Consiglio di Stato, sentenza n 3462 del 4 maggio 2026
Il Consiglio di Stato ritiene che il meccanismo introdotto dal legislatore interno da un lato contempli un sistema di scelta dei legali delle pubbliche amministrazioni (soprattutto locali) a procedimentalizzazione temperata, e dunque a concorrenzialità ridotta, dove i singoli professionisti sono sottoposti non ad una “gara” (con requisiti soggettivi stringenti, criteri di valutazione e modalità di presentazione delle offerte tecniche ed economiche) ma soltanto ad un mero “confronto” tra diversi curriculum; dall’altro lato, risulti concretamente idoneo ad interrompere indebite posizioni di rendita costituite in favore di pochi professionisti e, allo stesso tempo, a consentire in qualche misura l’ingresso, in tale segmento di mercato, anche di giovani professionisti e comunque di coloro che non godono di relazioni particolarmente dirette e privilegiate con il potere politico.
Nonostante la posizione appena espressa da parte del Consiglio di Stato, si ritiene tuttavia non sussistano le condizioni per applicare la c.d. “teoria dell’atto chiaro”: di qui la correlata presenza dei presupposti di cui all’art. 267 TFUE e quindi la necessità di formulare i quesiti pregiudiziali di seguito indicati.

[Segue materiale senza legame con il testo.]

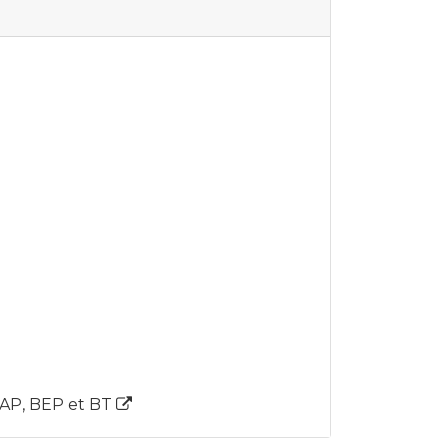
 CAP, BEP et BT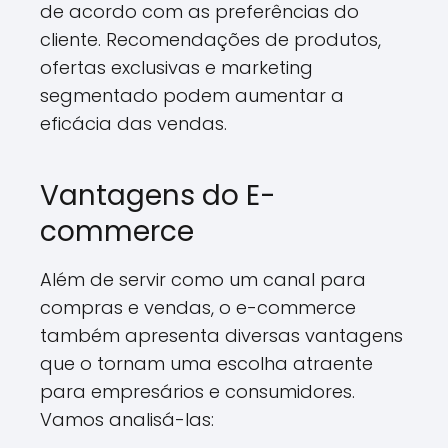
de acordo com as preferências do
cliente. Recomendações de produtos,
ofertas exclusivas e marketing
segmentado podem aumentar a
eficácia das vendas.
Vantagens do E-
commerce
Além de servir como um canal para
compras e vendas, o e-commerce
também apresenta diversas vantagens
que o tornam uma escolha atraente
para empresários e consumidores.
Vamos analisá-las: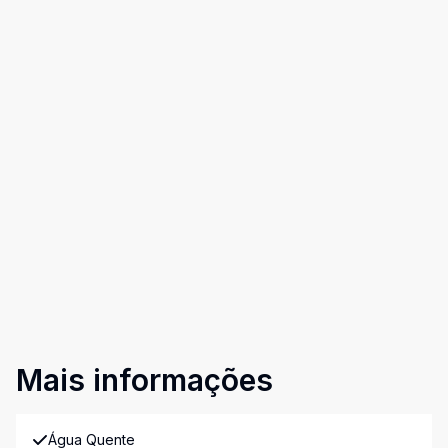
Mais informações
Água Quente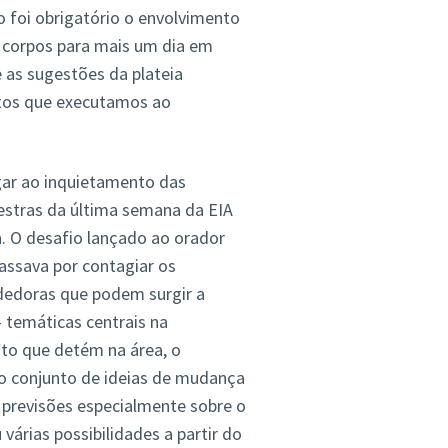
o foi obrigatório o envolvimento
 corpos para mais um dia em
as sugestões da plateia
tos que executamos ao
gar ao inquietamento das
lestras da última semana da EIA
ra. O desafio lançado ao orador
assava por contagiar os
dedoras que podem surgir a
- temáticas centrais na
to que detém na área, o
o conjunto de ideias de mudança
er previsões especialmente sobre o
várias possibilidades a partir do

– “se i principi di libertà di stabilimento e di libera prestazione di servizi, di cui agli artt. 49 e 56 del Trattato sul Funzionamento dell’Unione Europea (TFUE), nonché il principio euro-unitario di proporzionalità di cui all’art. 5 dello stesso TFUE e l’art. 10, paragrafo 1, lettera d), della direttiva 2014/24/UE ostino all’applicazione di una normativa nazionale in materia di appalti pubblici avente ad oggetto servizi legali, quale quella italiana contenuta nell’art. 56, comma 1, lettera h), nell’art. 13, comma 5 e nell’art. 3, comma 1, del decreto legislativo 31 marzo 2023 n. 36, secondo cui l’amministrazione che intende affidare uno di tali servizi deve comunque tenere conto dei principi fondamentali del Trattato UE in tema di concorrenzialità, imparzialità, non discriminazione, pubblicità, trasparenza e proporzionalità”;
– “se i principi di libertà di stabilimento e di libera prestazione di servizi, di cui agli artt. 49 e 56 del Trattato sul Funzionamento dell’Unione Europea (TFUE), nonché il principio euro-unitario di proporzionalità di cui all’art. 5 dello stesso TFUE e il connesso divieto di gold plating ostino all’applicazione di una normativa nazionale la quale preveda, in materia di affidamento di servizi legali: a) la comunicazione, ai sensi dell’art. 3 della legge 13 agosto 2010, n. 136 (Piano straordinario contro le mafie), del codice identificativo di gara ai fini del monitoraggio finanziario connesso al pagamento dei compensi dovuti per lo svolgimento di tali servizi; b) il pagamento del contributo ANAC, ai sensi dell’art. 222 del decreto legislativo 31 marzo 2023 n. 36, onde consentire alla suddetta autorità nazionale anticorruzione di svolgere ogni opportuna verifica circa il rispetto dei principi di concorrenzialità, imparzialità e non discriminazione da parte delle pubbliche amministrazioni che affidano tali stessi servizi”.